Problem requirements: Pictures should be left out when the listing below is repeated word for word.

Exercise materials:
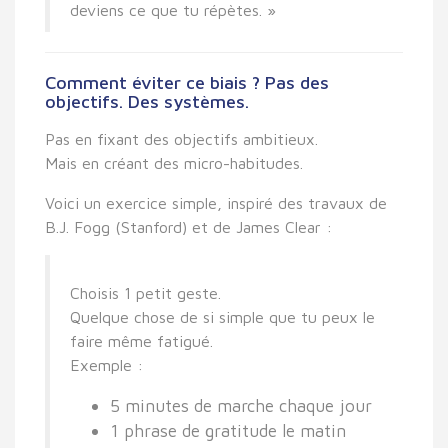
deviens ce que tu répètes. »
Comment éviter ce biais ? Pas des
objectifs. Des systèmes.
Pas en fixant des objectifs ambitieux.
Mais en créant des
micro-habitudes
.
Voici un exercice simple, inspiré des travaux de
B.J. Fogg
(Stanford) et de
James Clear
:
Choisis 1 petit geste.
Quelque chose de si simple que tu peux le
faire même fatigué.
Exemple :
5 minutes de marche chaque jour
1 phrase de gratitude le matin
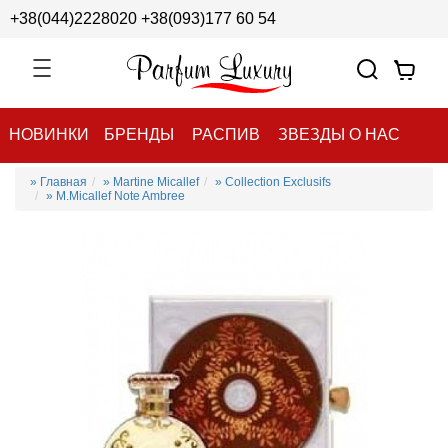
+38(044)2228020
+38(093)177 60 54
НОВИНКИ
БРЕНДЫ
РАСПИВ
ЗВЕЗДЫ О НАС
» Главная
» Martine Micallef
» Collection Exclusifs
» M.Micallef Note Ambree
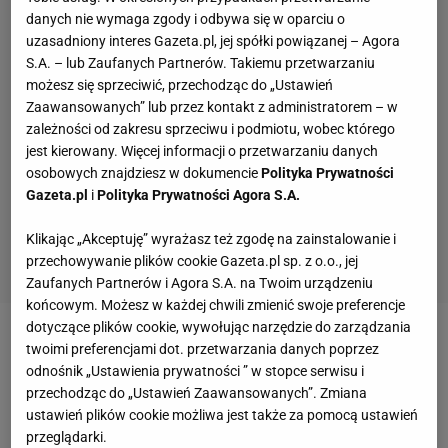
danych nie wymaga zgody i odbywa się w oparciu o
uzasadniony interes Gazeta.pl, jej spółki powiązanej – Agora
S.A. – lub Zaufanych Partnerów. Takiemu przetwarzaniu
możesz się sprzeciwić, przechodząc do „Ustawień
Zaawansowanych” lub przez kontakt z administratorem – w
zależności od zakresu sprzeciwu i podmiotu, wobec którego
jest kierowany. Więcej informacji o przetwarzaniu danych
osobowych znajdziesz w dokumencie
Polityka Prywatności
Gazeta.pl
i
Polityka Prywatności Agora S.A.
Klikając „Akceptuję” wyrażasz też zgodę na zainstalowanie i
przechowywanie plików cookie Gazeta.pl sp. z o.o., jej
Zaufanych Partnerów i Agora S.A. na Twoim urządzeniu
końcowym. Możesz w każdej chwili zmienić swoje preferencje
dotyczące plików cookie, wywołując narzędzie do zarządzania
Aktywność fizyczna To szczebel numer jeden. Nie
twoimi preferencjami dot. przetwarzania danych poprzez
odnośnik „Ustawienia prywatności ” w stopce serwisu i
trzeba chyba wyjaśniać dlaczego. Systematycznie
przechodząc do „Ustawień Zaawansowanych”. Zmiana
uprawianie sportu pozwala na zachowanie szczupłej
ustawień plików cookie możliwa jest także za pomocą ustawień
sylwetki, wzmacnia gorset mięśniowy, poprawia
przeglądarki.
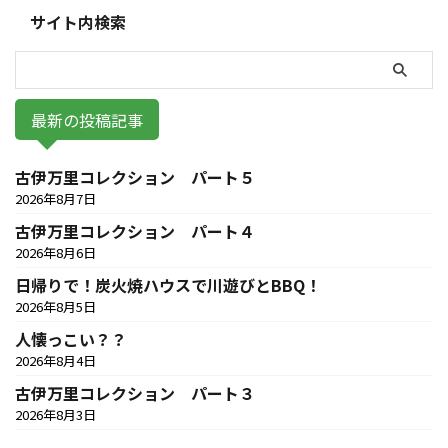
サイト内検索
最新の投稿記事
古伊万里コレクション パート５
2026年8月7日
古伊万里コレクション パート４
2026年8月6日
日帰りで！炭火焼ハウスで川遊びとBBQ！
2026年8月5日
人懐っこい？？
2026年8月4日
古伊万里コレクション パート３
2026年8月3日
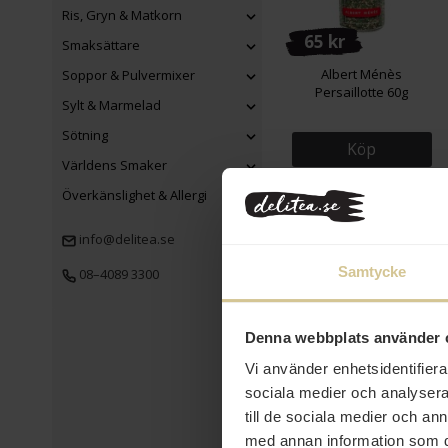
Ris, Gryn & Matkorn
65 kr
Smaksättare
Albert Ménès
Soppor & Pulvermixer
Persaillotte 60g
Sylt & Marmelad
Sötning
Köp
Världens Smaker
Överkänslighet & Allergi
info@delitea.se
Samtycke
08–4089 3300
Denna webbplats använder 
56 kr
Vi använder enhetsidentifierar
sociala medier och analysera 
Albert Ménès Fyra
Kryddor 75g
till de sociala medier och a
med annan information som du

Response to the task:
deviens ce que tu répètes. »
Comment éviter ce biais ? Pas des
objectifs. Des systèmes.
Pas en fixant des objectifs ambitieux.
Mais en créant des
micro-habitudes
.
Voici un exercice simple, inspiré des travaux de
B.J. Fogg
(Stanford) et de
James Clear
:
Choisis 1 petit geste.
Quelque chose de si simple que tu peux le
faire même fatigué.
Exemple :
5 minutes de marche chaque jour
1 phrase de gratitude le matin
+38(044)2228020
+38(093)177 60 54
НОВИНКИ
БРЕНДЫ
РАСПИВ
ЗВЕЗДЫ О НАС
» Главная
» Martine Micallef
» Collection Exclusifs
» M.Micallef Note Ambree
danych nie wymaga zgody i odbywa się w oparciu o
uzasadniony interes Gazeta.pl, jej spółki powiązanej – Agora
S.A. – lub Zaufanych Partnerów. Takiemu przetwarzaniu
możesz się sprzeciwić, przechodząc do „Ustawień
Zaawansowanych” lub przez kontakt z administratorem – w
zależności od zakresu sprzeciwu i podmiotu, wobec którego
jest kierowany. Więcej informacji o przetwarzaniu danych
osobowych znajdziesz w dokumencie
Polityka Prywatności
Gazeta.pl
i
Polityka Prywatności Agora S.A.
Klikając „Akceptuję” wyrażasz też zgodę na zainstalowanie i
przechowywanie plików cookie Gazeta.pl sp. z o.o., jej
Zaufanych Partnerów i Agora S.A. na Twoim urządzeniu
końcowym. Możesz w każdej chwili zmienić swoje preferencje
dotyczące plików cookie, wywołując narzędzie do zarządzania
Aktywność fizyczna To szczebel numer jeden. Nie
twoimi preferencjami dot. przetwarzania danych poprzez
odnośnik „Ustawienia prywatności ” w stopce serwisu i
trzeba chyba wyjaśniać dlaczego. Systematycznie
przechodząc do „Ustawień Zaawansowanych”. Zmiana
uprawianie sportu pozwala na zachowanie szczupłej
ustawień plików cookie możliwa jest także za pomocą ustawień
sylwetki, wzmacnia gorset mięśniowy, poprawia
przeglądarki.
サイト内検索
最新の投稿記事
古伊万里コレクション パート５
2026年8月7日
古伊万里コレクション パート４
2026年8月6日
日帰りで！炭火焼ハウスで川遊びとBBQ！
2026年8月5日
人懐っこい？？
2026年8月4日
古伊万里コレクション パート３
2026年8月3日
Ris, Gryn & Matkorn
65 kr
Smaksättare
Albert Ménès
Soppor & Pulvermixer
Persaillotte 60g
Sylt & Marmelad
Sötning
Köp
Världens Smaker
Överkänslighet & Allergi
info@delitea.se
Samtycke
08–4089 3300
Denna webbplats använder 
56 kr
Vi använder enhetsidentifierar
sociala medier och analysera 
Albert Ménès Fyra
Kryddor 75g
till de sociala medier och a
med annan information som du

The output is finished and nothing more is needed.